§ INSTRUCTIONS FOR THE TASK
Output the entries that follow character for character. Leave every image out.

§ RECORDS TO USE
····················
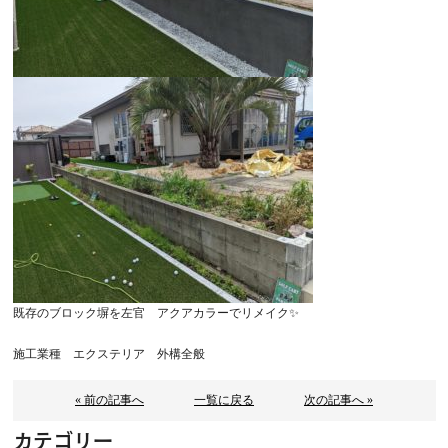
既存のブロック塀を左官 アクアカラーでリメイク✨
施工業種 エクステリア 外構全般
« 前の記事へ
一覧に戻る
次の記事へ »
カテゴリー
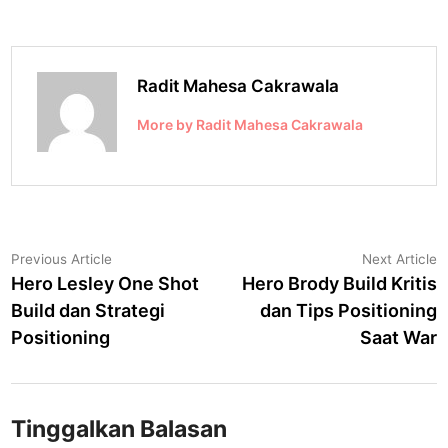
Radit Mahesa Cakrawala
More by Radit Mahesa Cakrawala
Navigasi
Previous
N
Previous Article
Next Article
article:
a
Hero Lesley One Shot
Hero Brody Build Kritis
pos
Build dan Strategi
dan Tips Positioning
Positioning
Saat War
Tinggalkan Balasan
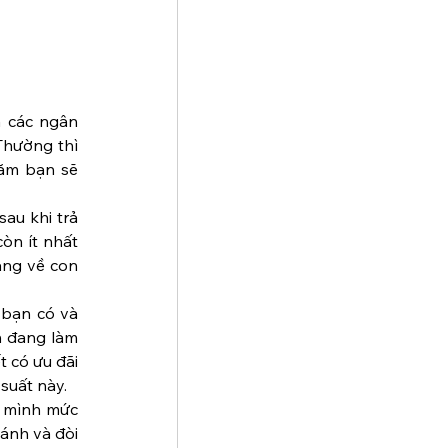
 các ngân 
hường thì 
ăm bạn sẽ 
au khi trả 
òn ít nhất 
àng về con 
 bạn có và 
n đang làm 
 có ưu đãi 
suất này.
 mình mức 
ánh và đòi 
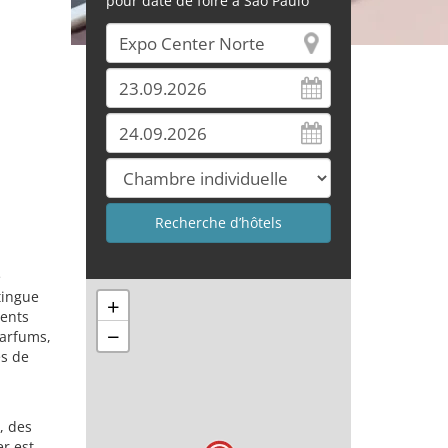
pour date de foire à Sao Paulo
e
tingue
+
ients
−
parfums,
es de
, des
er est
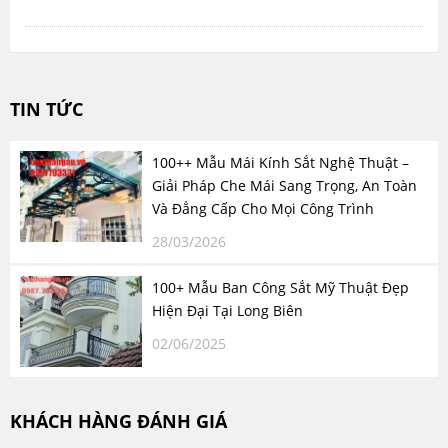
TIN TỨC
100++ Mẫu Mái Kính Sắt Nghệ Thuật –
Giải Pháp Che Mái Sang Trọng, An Toàn
Và Đẳng Cấp Cho Mọi Công Trình
28/03/2026
100+ Mẫu Ban Công Sắt Mỹ Thuật Đẹp
Hiện Đại Tại Long Biên
02/06/2025
KHÁCH HÀNG ĐÁNH GIÁ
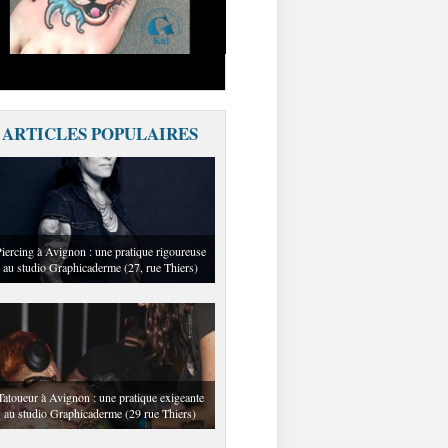
ARTICLES POPULAIRES
iercing à Avignon : une pratique rigoureuse
au studio Graphicaderme (27, rue Thiers)
Tatoueur à Avignon : une pratique exigeante
au studio Graphicaderme (29 rue Thiers)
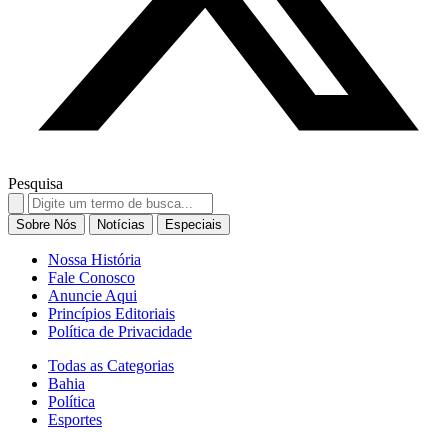
Pesquisa
Search
for:
Sobre Nós
Notícias
Especiais
Nossa História
Fale Conosco
Anuncie Aqui
Princípios Editoriais
Política de Privacidade
Todas as Categorias
Bahia
Política
Esportes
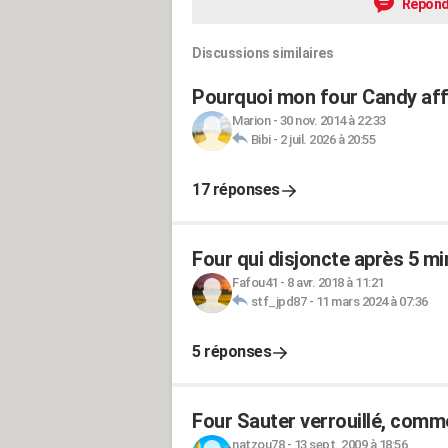
Répond
Discussions similaires
Pourquoi mon four Candy affi
Marion
-
30 nov. 2014 à 22:33
Bibi
-
2 juil. 2026 à 20:55
17 réponses
Four qui disjoncte après 5 m
Fafou41
-
8 avr. 2018 à 11:21
stf_jpd87
-
11 mars 2024 à 07:36
5 réponses
Four Sauter verrouillé, comm
natzou78
-
13 sept. 2009 à 18:56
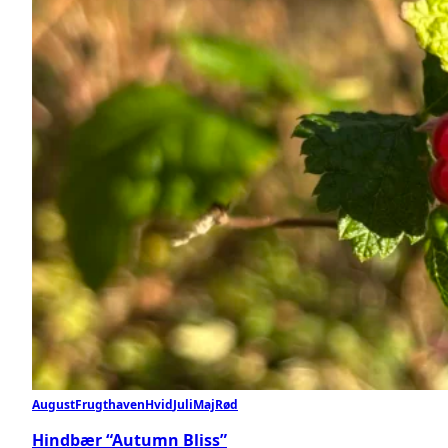
August
Frugthaven
Hvid
Juli
Maj
Rød
Hindbær “Autumn Bliss”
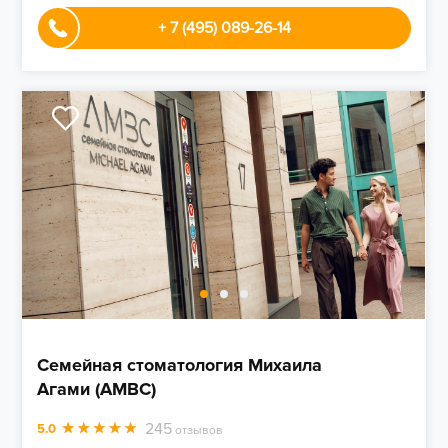
+ 7 (495) 089-26-14
Семейная стоматология Михаила
Агами (AMBC)
245
5.0
отзывов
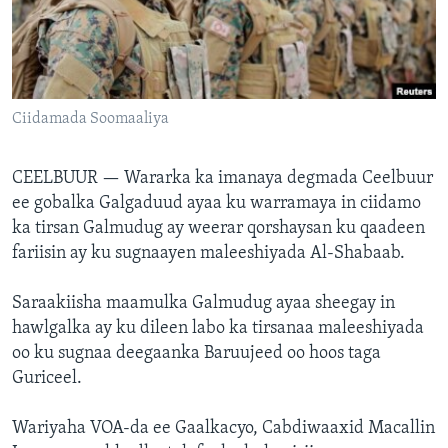
FAAQIDAADDA TODDOBAADKA
DHEXTAALKA TODDOBAADKA
Ciidamada Soomaaliya
CEELBUUR —
Wararka ka imanaya degmada Ceelbuur
ee gobalka Galgaduud ayaa ku warramaya in ciidamo
ka tirsan Galmudug ay weerar qorshaysan ku qaadeen
fariisin ay ku sugnaayen maleeshiyada Al-Shabaab.
Saraakiisha maamulka Galmudug ayaa sheegay in
hawlgalka ay ku dileen labo ka tirsanaa maleeshiyada
oo ku sugnaa deegaanka Baruujeed oo hoos taga
Guriceel.
Wariyaha VOA-da ee Gaalkacyo, Cabdiwaaxid Macallin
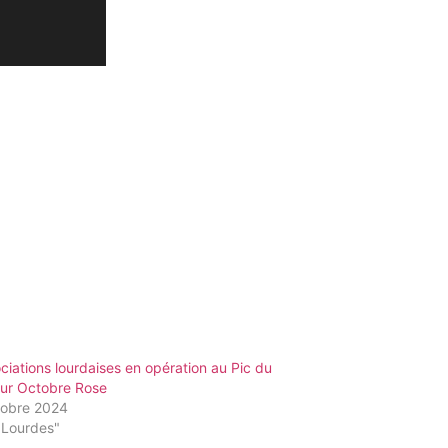
ciations lourdaises en opération au Pic du
our Octobre Rose
tobre 2024
"Lourdes"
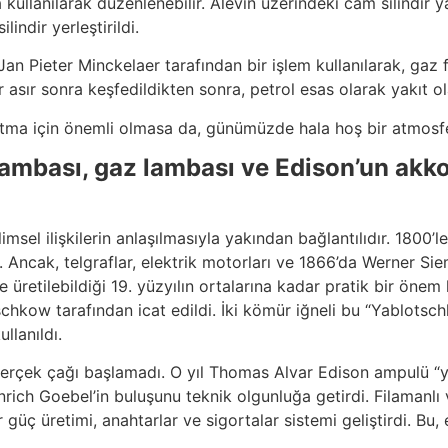
 kullanılarak düzenlenebilir. Alevin üzerindeki cam silindir 
indir yerleştirildi.
n Pieter Minckelaer tarafından bir işlem kullanılarak, gaz fe
r asır sonra keşfedildikten sonra, petrol esas olarak yakıt ola
atma için önemli olmasa da, günümüzde hala hoş bir atmosfe
lambası, gaz lambası ve Edison’un akko
 bilimsel ilişkilerin anlaşılmasıyla yakından bağlantılıdır. 180
ı. Ancak, telgraflar, elektrik motorları ve 1866’da Werner Si
 üretilebildiği 19. yüzyılın ortalarına kadar pratik bir öne
schkow tarafından icat edildi. İki kömür iğneli bu “Yablotsc
llanıldı.
erçek çağı başlamadı. O yıl Thomas Alvar Edison ampulü “yen
nrich Goebel’in buluşunu teknik olgunluğa getirdi. Filamanl
üç üretimi, anahtarlar ve sigortalar sistemi geliştirdi. Bu, e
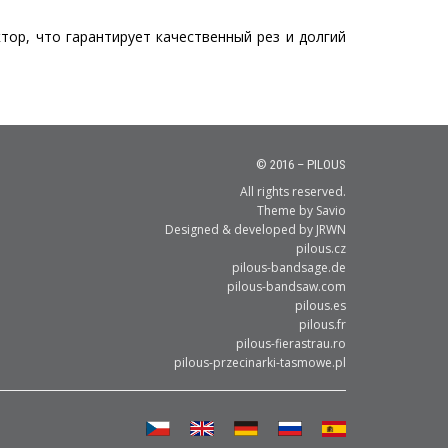
ор, что гарантирует качественный рез и долгий
© 2016 – PILOUS
All rights reserved.
Theme by
Savio
Designed & developed by
JRWN
pilous.cz
pilous-bandsage.de
pilous-bandsaw.com
pilous.es
pilous.fr
pilous-fierastrau.ro
pilous-przecinarki-tasmowe.pl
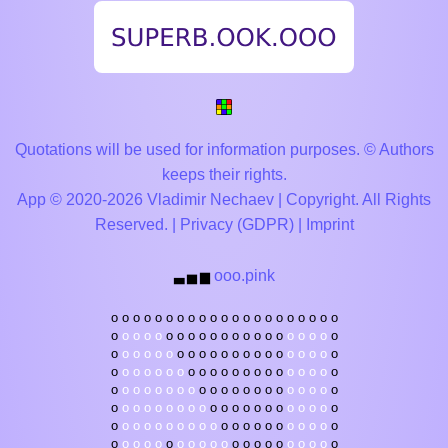
Quotations will be used for information purposes. © Authors
keeps their rights.
App © 2020-2026 Vladimir Nechaev | Copyright. All Rights
Reserved. |
Privacy (GDPR)
|
Imprint
ooo.pink
▃
▅
▆
o
o
o
o
o
o
o
o
o
o
o
o
o
o
o
o
o
o
o
o
o
o
o
o
o
o
o
o
o
o
o
o
o
o
o
o
o
o
o
o
o
o
o
o
o
o
o
o
o
o
o
o
o
o
o
o
o
o
o
o
o
o
o
o
o
o
o
o
o
o
o
o
o
o
o
o
o
o
o
o
o
o
o
o
o
o
o
o
o
o
o
o
o
o
o
o
o
o
o
o
o
o
o
o
o
o
o
o
o
o
o
o
o
o
o
o
o
o
o
o
o
o
o
o
o
o
o
o
o
o
o
o
o
o
o
o
o
o
o
o
o
o
o
o
o
o
o
o
o
o
o
o
o
o
o
o
o
o
o
o
o
o
o
o
o
o
o
o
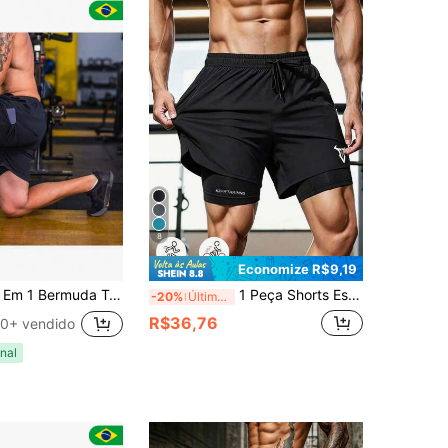
8
Economize R$9,19
da Treino Academia - Short Dry Fit Masculino
1 Peça Shorts Esportivos com Estampa de Cabeça de Touro em Cor Sólida, Resistente à Abrasão e Leve, Shorts de Corrida Unissex de Dupla Camada para Fitness ao Ar Livre Primavera Verão
-20%
Últimos 3 dias
R$36,76
0+ vendido
nal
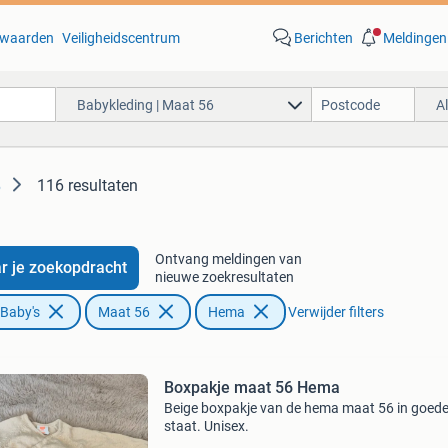
waarden
Veiligheidscentrum
Berichten
Meldingen
Babykleding | Maat 56
A
116 resultaten
6
Ontvang meldingen van
r je zoekopdracht
nieuwe zoekresultaten
 Baby's
Maat 56
Hema
Verwijder filters
Boxpakje maat 56 Hema
Beige boxpakje van de hema maat 56 in goed
staat. Unisex.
····················
§ SOLUTION FOR THIS EXERCISE
既存のブロック塀を左官 アクアカラーでリメイク✨
施工業種 エクステリア 外構全般
« 前の記事へ
一覧に戻る
次の記事へ »
カテゴリー
Radit Mahesa Cakrawala
More by Radit Mahesa Cakrawala
Navigasi
Previous
N
Previous Article
Next Article
article:
a
Hero Lesley One Shot
Hero Brody Build Kritis
pos
Build dan Strategi
dan Tips Positioning
Positioning
Saat War
Tinggalkan Balasan
 các ngân 
hường thì 
ăm bạn sẽ 
au khi trả 
òn ít nhất 
àng về con 
 bạn có và 
n đang làm 
 có ưu đãi 
suất này.
 mình mức 
ánh và đòi 
pour date de foire à Sao Paulo
e
tingue
+
ients
−
parfums,
es de
, des
er est
TIN TỨC
100++ Mẫu Mái Kính Sắt Nghệ Thuật –
Giải Pháp Che Mái Sang Trọng, An Toàn
Và Đẳng Cấp Cho Mọi Công Trình
28/03/2026
100+ Mẫu Ban Công Sắt Mỹ Thuật Đẹp
Hiện Đại Tại Long Biên
02/06/2025
KHÁCH HÀNG ĐÁNH GIÁ
ARTICLES POPULAIRES
iercing à Avignon : une pratique rigoureuse
au studio Graphicaderme (27, rue Thiers)
Tatoueur à Avignon : une pratique exigeante
au studio Graphicaderme (29 rue Thiers)
Pesquisa
Search
for:
Sobre Nós
Notícias
Especiais
Nossa História
Fale Conosco
Anuncie Aqui
Princípios Editoriais
Política de Privacidade
Todas as Categorias
Bahia
Política
Esportes
Répond
Discussions similaires
Pourquoi mon four Candy affi
Marion
-
30 nov. 2014 à 22:33
Bibi
-
2 juil. 2026 à 20:55
17 réponses
Four qui disjoncte après 5 m
Fafou41
-
8 avr. 2018 à 11:21
stf_jpd87
-
11 mars 2024 à 07:36
5 réponses
Four Sauter verrouillé, comm
natzou78
-
13 sept. 2009 à 18:56
August
Frugthaven
Hvid
Juli
Maj
Rød
Hindbær “Autumn Bliss”
+ 7 (495) 089-26-14
Семейная стоматология Михаила
Агами (AMBC)
245
5.0
отзывов
FAAQIDAADDA TODDOBAADKA
DHEXTAALKA TODDOBAADKA
Ciidamada Soomaaliya
CEELBUUR —
Wararka ka imanaya degmada Ceelbuur
ee gobalka Galgaduud ayaa ku warramaya in ciidamo
ka tirsan Galmudug ay weerar qorshaysan ku qaadeen
fariisin ay ku sugnaayen maleeshiyada Al-Shabaab.
Saraakiisha maamulka Galmudug ayaa sheegay in
hawlgalka ay ku dileen labo ka tirsanaa maleeshiyada
oo ku sugnaa deegaanka Baruujeed oo hoos taga
Guriceel.
Wariyaha VOA-da ee Gaalkacyo, Cabdiwaaxid Macallin
ciations lourdaises en opération au Pic du
our Octobre Rose
tobre 2024
"Lourdes"
 kullanılarak düzenlenebilir. Alevin üzerindeki cam silindir 
indir yerleştirildi.
n Pieter Minckelaer tarafından bir işlem kullanılarak, gaz fe
r asır sonra keşfedildikten sonra, petrol esas olarak yakıt ola
atma için önemli olmasa da, günümüzde hala hoş bir atmosfe
lambası, gaz lambası ve Edison’un akko
 bilimsel ilişkilerin anlaşılmasıyla yakından bağlantılıdır. 180
ı. Ancak, telgraflar, elektrik motorları ve 1866’da Werner Si
 üretilebildiği 19. yüzyılın ortalarına kadar pratik bir öne
schkow tarafından icat edildi. İki kömür iğneli bu “Yablotsc
llanıldı.
erçek çağı başlamadı. O yıl Thomas Alvar Edison ampulü “yen
nrich Goebel’in buluşunu teknik olgunluğa getirdi. Filamanl
üç üretimi, anahtarlar ve sigortalar sistemi geliştirdi. Bu, e
ор, что гарантирует качественный рез и долгий
© 2016 – PILOUS
All rights reserved.
Theme by
Savio
Designed & developed by
JRWN
pilous.cz
pilous-bandsage.de
pilous-bandsaw.com
pilous.es
pilous.fr
pilous-fierastrau.ro
pilous-przecinarki-tasmowe.pl
Quotations will be used for information purposes. © Authors
keeps their rights.
App © 2020-2026 Vladimir Nechaev | Copyright. All Rights
Reserved. |
Privacy (GDPR)
|
Imprint
ooo.pink
▃
▅
▆
o
o
o
o
o
o
o
o
o
o
o
o
o
o
o
o
o
o
o
o
o
o
o
o
o
o
o
o
o
o
o
o
o
o
o
o
o
o
o
o
o
o
o
o
o
o
o
o
o
o
o
o
o
o
o
o
o
o
o
o
o
o
o
o
o
o
o
o
o
o
o
o
o
o
o
o
o
o
o
o
o
o
o
o
o
o
o
o
o
o
o
o
o
o
o
o
o
o
o
o
o
o
o
o
o
o
o
o
o
o
o
o
o
o
o
o
o
o
o
o
o
o
o
o
o
o
o
o
o
o
o
o
o
o
o
o
o
o
o
o
o
o
o
o
o
o
o
o
o
o
o
o
o
o
o
o
o
o
o
o
o
o
o
o
o
o
o
o
8
Economize R$9,19
da Treino Academia - Short Dry Fit Masculino
1 Peça Shorts Esportivos com Estampa de Cabeça de Touro em Cor Sólida, Resistente à Abrasão e Leve, Shorts de Corrida Unissex de Dupla Camada para Fitness ao Ar Livre Primavera Verão
-20%
Últimos 3 dias
R$36,76
0+ vendido
nal
waarden
Veiligheidscentrum
Berichten
Meldingen
Babykleding | Maat 56
A
116 resultaten
6
Ontvang meldingen van
r je zoekopdracht
nieuwe zoekresultaten
 Baby's
Maat 56
Hema
Verwijder filters
Boxpakje maat 56 Hema
Beige boxpakje van de hema maat 56 in goed
staat. Unisex.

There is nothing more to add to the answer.